Friday, November 14, 2008

Dog-Tired


I have finally experienced the ultimate level of tiredness. An exhaustion you can feel in your bones, your teeth, your hair.
I go to work Wednesday night. It is not the typical work night, as I usually work weekend nights, so I am already out of sorts. I do my twelve hours, not assigned to the ER, but instead to the Surgical Intensive Care unit. I have vent patients in 3 different units of the hospital and spend the night shuffling from one unit to the next, all while weaning a patient in the Post-Anesthesia Care Unit (PACU). Weaning is rather labor-intensive. As in turn down the FIO2, check a blood gas. Turn down the rate, check a blood gas. Turn down the PEEP, check a blood gas. When you get the settings so low that the vent is doing virtually nothing for the patient, you turn the vent to a mode of spontaneous ventilation and let the patient cruise for a bit. Order another blood gas. Looks good? Extubate. So I do all of this. And once 02:00 rolls around, and I am starting to hit my wall, as I do every night, I start counting down the hours until the day shift people come in and I can go home.
But then I remember. Mandatory Inservice. 6 stations of things we do in our scope of practice, but we do so rarely that it is difficult to stay fresh. This is the hospital's way of ensuring that when I have that rare patient who must go to MRI in the middle of the night, I know how to use the primitive ventilator with no metal in it. This wouldn't seem like a big deal to someone who knows nothing about mechanical ventilators. But a vent is not necessarily a vent. The big microprocessor vents are awesome. User friendly. Easy-peasy. And we are all spoiled with those. We forget the fundamentals of ventialtion. How do you dial in a rate if there is no specific way to set a rate? You want the rate to be 12. That means a breath every 5 seconds. In order to get the tidal volume you want, you had to set the flow and inspiratory time. So I-Time can't be changed or you will mess up your volume. I-Time is 0.75 seconds. So to get a total cycle time of 5 seconds, you need to set expiratory time at 4.25. Because TI+TE=TCT=5. Lovely.
But the primitive ventilator is not the only issue. How do you ventilate (safely, without barotrauma) the 1 lb. preemie? What is the best way to complete a protocol on the acute vs. the chronic illness upon admission into the hospital. There is a difference.
So the inservice is mandatory and only being offered on two days. Wednesday and Thursday morning. I intentionally skipped Wednesday's because why would I drive an hour and a half for that? So I planned to go Thursday morning when leaving from my Wednesday-night shift. Completely forgot all about that.

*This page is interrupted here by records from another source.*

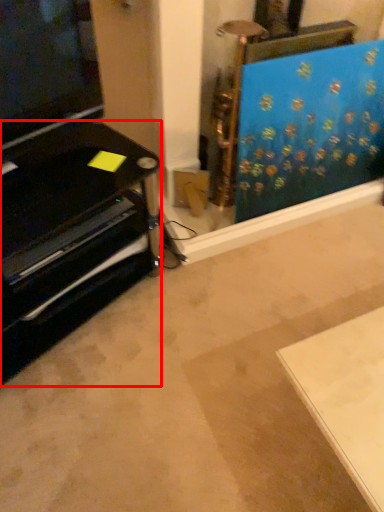 Question: Where is furniture (annotated by the red box) located in relation to curtain in the image?

Choices:
 (A) left
 (B) right

Answer: (A) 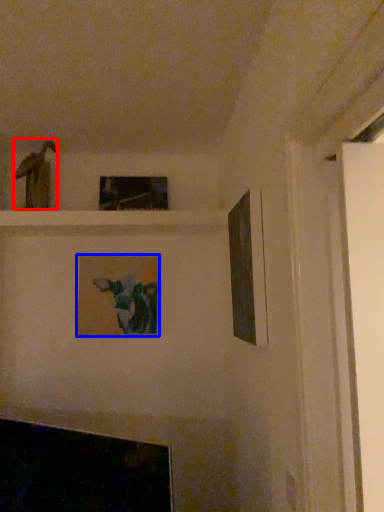 Question: Which point is further to the camera, art (highlighted by a red box) or picture frame (highlighted by a blue box)?

Choices:
 (A) art
 (B) picture frame

Answer: (B) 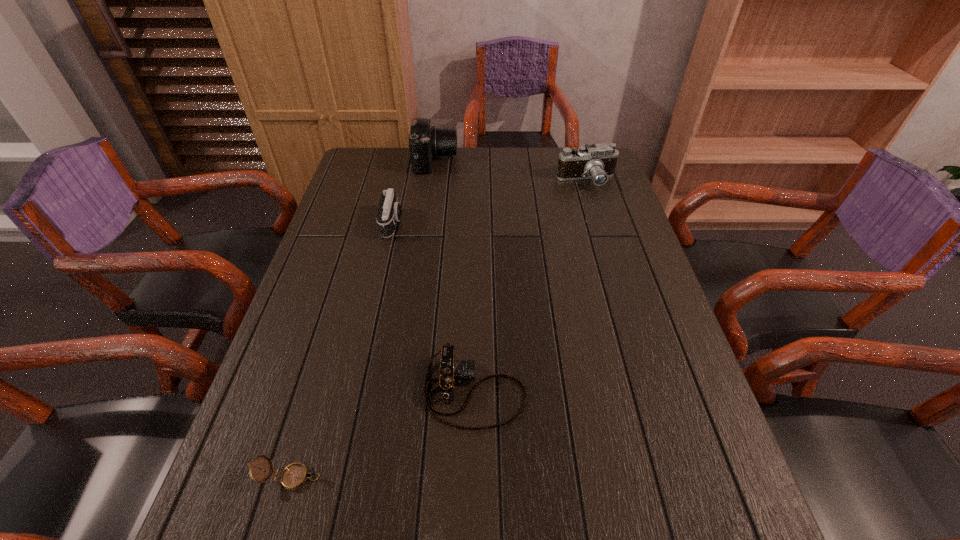 The image size is (960, 540). In order to click on vacant space located on the face of the nearest object in this screenshot , I will do `click(413, 477)`.

The width and height of the screenshot is (960, 540). I want to click on camera located in the left edge section of the desktop, so click(x=389, y=212).

This screenshot has width=960, height=540. What are the coordinates of `compass that is at the left edge` in the screenshot? It's located at (294, 476).

The height and width of the screenshot is (540, 960). Find the location of `object located at the right edge`. object located at the right edge is located at coordinates (597, 162).

The height and width of the screenshot is (540, 960). What are the coordinates of `object that is at the far right corner` in the screenshot? It's located at (597, 162).

The width and height of the screenshot is (960, 540). In order to click on free point at the far edge in this screenshot , I will do `click(545, 174)`.

Identify the location of vacant area at the left edge. (316, 320).

In the image, there is a desktop. Where is `vacant region at the right edge`? vacant region at the right edge is located at coordinates (613, 315).

Identify the location of vacant space at the far left corner of the desktop. (369, 161).

The image size is (960, 540). In order to click on free space that is in between the rightmost camera and the nearest camera in this screenshot , I will do `click(531, 286)`. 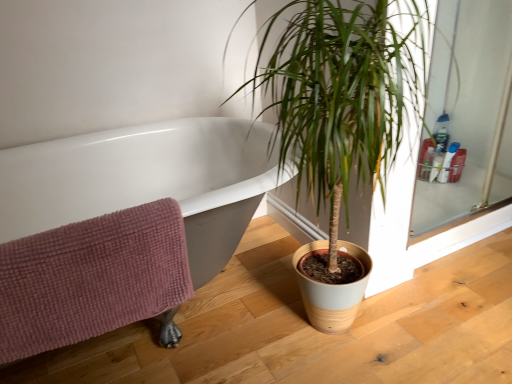 You are a GUI agent. You are given a task and a screenshot of the screen. Output one action in this format:
    pyautogui.click(x=<x>, y=<y>)
    Task: Click on the blank space above pink waffle-textured towel at lower left (from a real-world perspective)
    
    Given the screenshot: What is the action you would take?
    pyautogui.click(x=80, y=226) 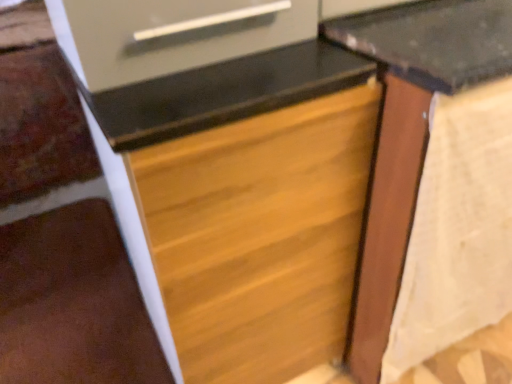 Question: From their relative heights in the image, would you say wooden drawer at center is taller or shorter than brown wood stairwell at lower left?

Choices:
 (A) tall
 (B) short

Answer: (A)

Question: Based on their sizes in the image, would you say wooden drawer at center is bigger or smaller than brown wood stairwell at lower left?

Choices:
 (A) big
 (B) small

Answer: (A)

Question: Based on their relative distances, which object is farther from the wooden drawer at center?

Choices:
 (A) brown wood stairwell at lower left
 (B) wooden table at center

Answer: (A)

Question: Considering the real-world distances, which object is farthest from the brown wood stairwell at lower left?

Choices:
 (A) wooden table at center
 (B) wooden drawer at center

Answer: (A) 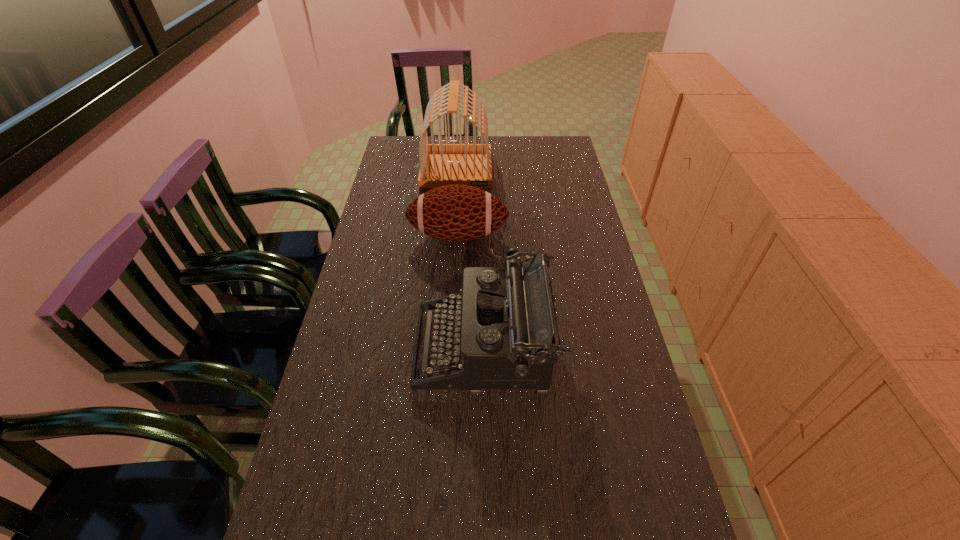 Find the location of a particular element. Image resolution: width=960 pixels, height=540 pixels. vacant space located 0.200m on the right of the second nearest object is located at coordinates (570, 236).

Locate an element on the screen. The image size is (960, 540). object that is at the far edge is located at coordinates (441, 164).

Identify the location of birdcage located at the left edge. Image resolution: width=960 pixels, height=540 pixels. (441, 164).

Where is `football present at the left edge`? This screenshot has height=540, width=960. football present at the left edge is located at coordinates (456, 213).

Find the location of `object at the far left corner`. object at the far left corner is located at coordinates tap(441, 164).

This screenshot has height=540, width=960. In the image, there is a desktop. Identify the location of vacant space at the far edge. (532, 166).

Image resolution: width=960 pixels, height=540 pixels. I want to click on vacant point at the left edge, so click(x=367, y=244).

Find the location of a particular element. The height and width of the screenshot is (540, 960). blank space at the right edge of the desktop is located at coordinates (574, 191).

This screenshot has width=960, height=540. In the image, there is a desktop. What are the coordinates of `vacant area at the far right corner` in the screenshot? It's located at (550, 159).

At what (x,y) coordinates should I click in order to perform the action: click on unoccupied area between the second shortest object and the farthest object. Please return your answer as a coordinate pair (x, y). Looking at the image, I should click on pos(470,259). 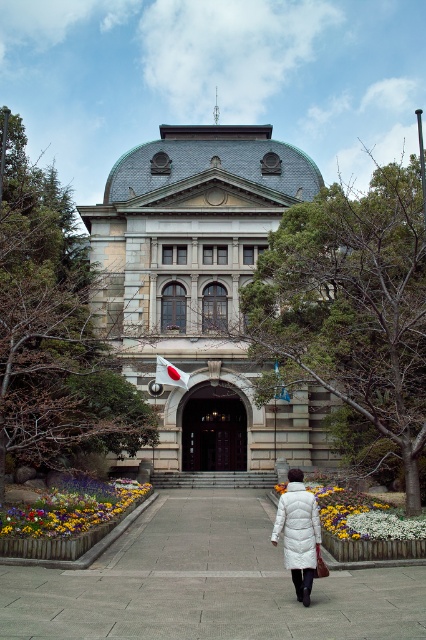 You are standing on the pathway in front of the classical building and see both the white down coat at center and the floral carpet at center. Which object is nearer to you?

The white down coat at center is closer to the viewer than the floral carpet at center, so the white down coat at center is nearer to you.

You are a window cleaner with a ladder that can reach up to 2 meters. You need to clean both the brown wooden door at center and the white fabric flag at center. Which object will require you to use the ladder?

The brown wooden door at center is taller than the white fabric flag at center, so you will need to use the ladder to clean the brown wooden door at center.

You are a gardener planning to water the floral carpet at center and the gray concrete pavement at center. Which one is on the left side?

The gray concrete pavement at center is positioned on the left side of the floral carpet at center. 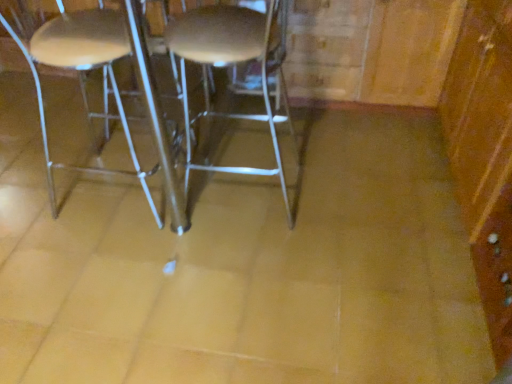 Where is `vacant area that is situated to the right of metallic silver stool at center`? vacant area that is situated to the right of metallic silver stool at center is located at coordinates (350, 190). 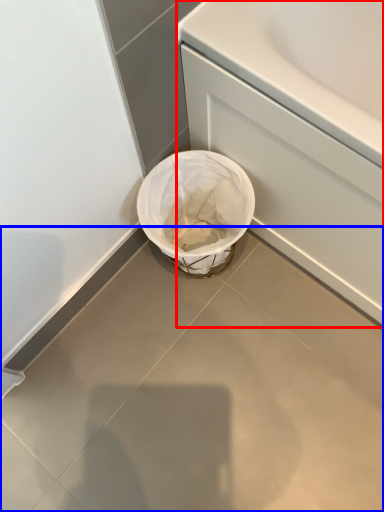 Question: Which of the following is the farthest to the observer, bath (highlighted by a red box) or concrete (highlighted by a blue box)?

Choices:
 (A) bath
 (B) concrete

Answer: (B) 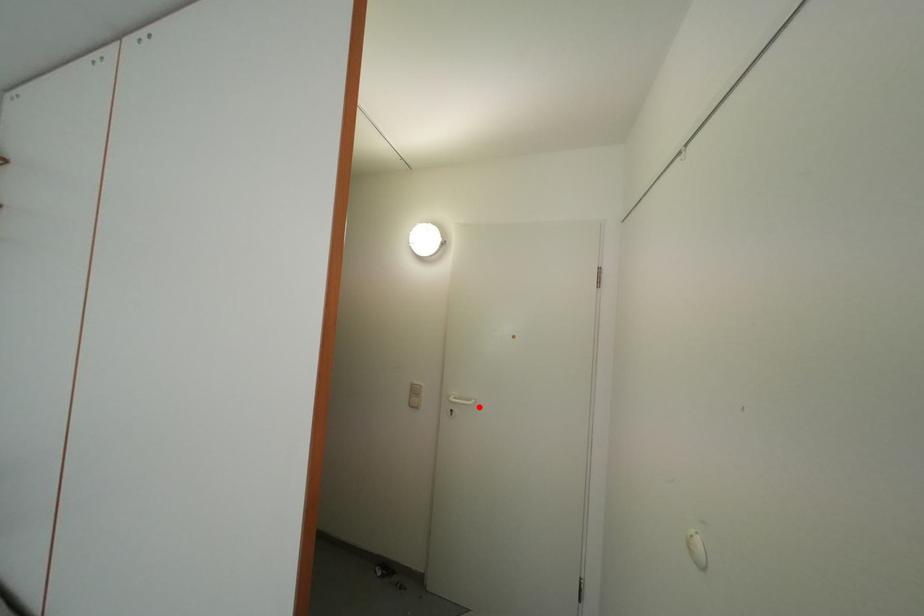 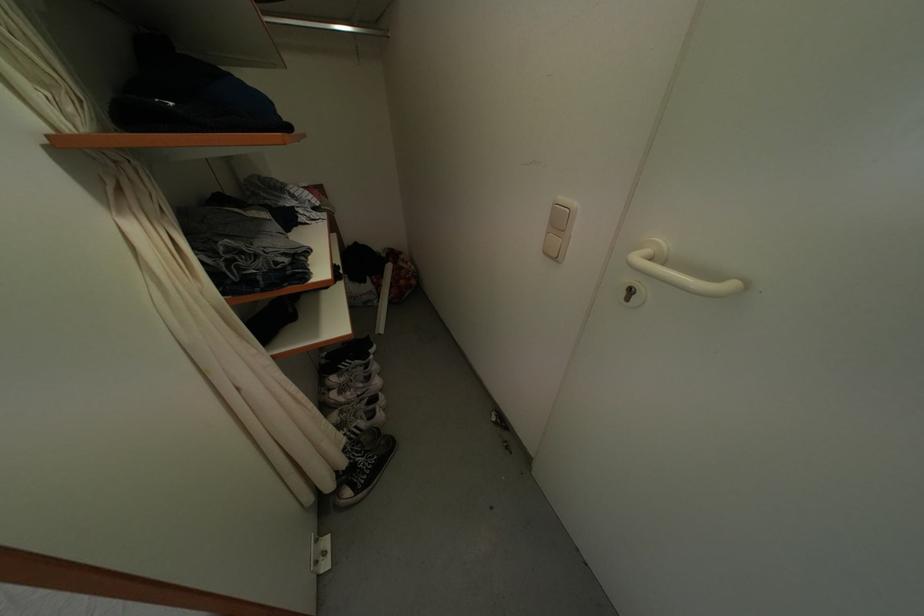 Where in the second image is the point corresponding to the highlighted location from the first image?

(739, 291) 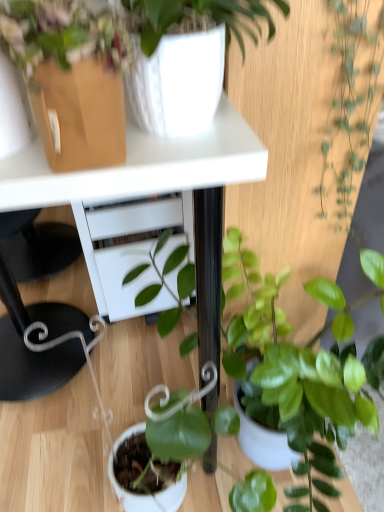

But wait! That isn't it! I also have to do my anual fit testing to ensure that the disposible mask I wear upon entering a TB patient's room will fit me adequately enough to keep me from bringing home the present of tuberculosis to my family and friends. Keep in mind that I failed this fit testing last time. I just do not have much of a nose, and when I would nod my head, as the tester made me, it would create this enormous air leak. Did that mean I got out of seeing TB patients??? Hells to the nah! I am a respiratory therapist! Instead, I had to wear this hood looking thingy. Ridiculous. And it had this fan that worked with it, to circulate the air, so it made this woosh-swoosh sound. I looked like the Ku-Klux-Klan Grand Wizard meets Darth Vader. I refuse to miss the chance to test again, to get the chance to just wear the disposable N-95 mask and not the crazy hood. So I am tired, but I go. And when it gets to the part of moving my head up and down, as in an exaggerated nod, I keep falling asleep with my head in the leaning-back position. Thank God the tester was the mother of one of the other RT's who works night shift. She brought me a very caffeinated a beverage as I was walking out the door. But I Passed.
So I have maneuvered all of the little inservice stations. I have completed the fit testing that is to free me from the Dork-Hood for at least the next year. Now I have to drive home. One and a half hours.
So I know tired now. The tired in your bones, your hair, you teeth. By the time I arrived in my house yesterday morning (I think it was yesterday!) I had been gone for over 20 hours. Blah.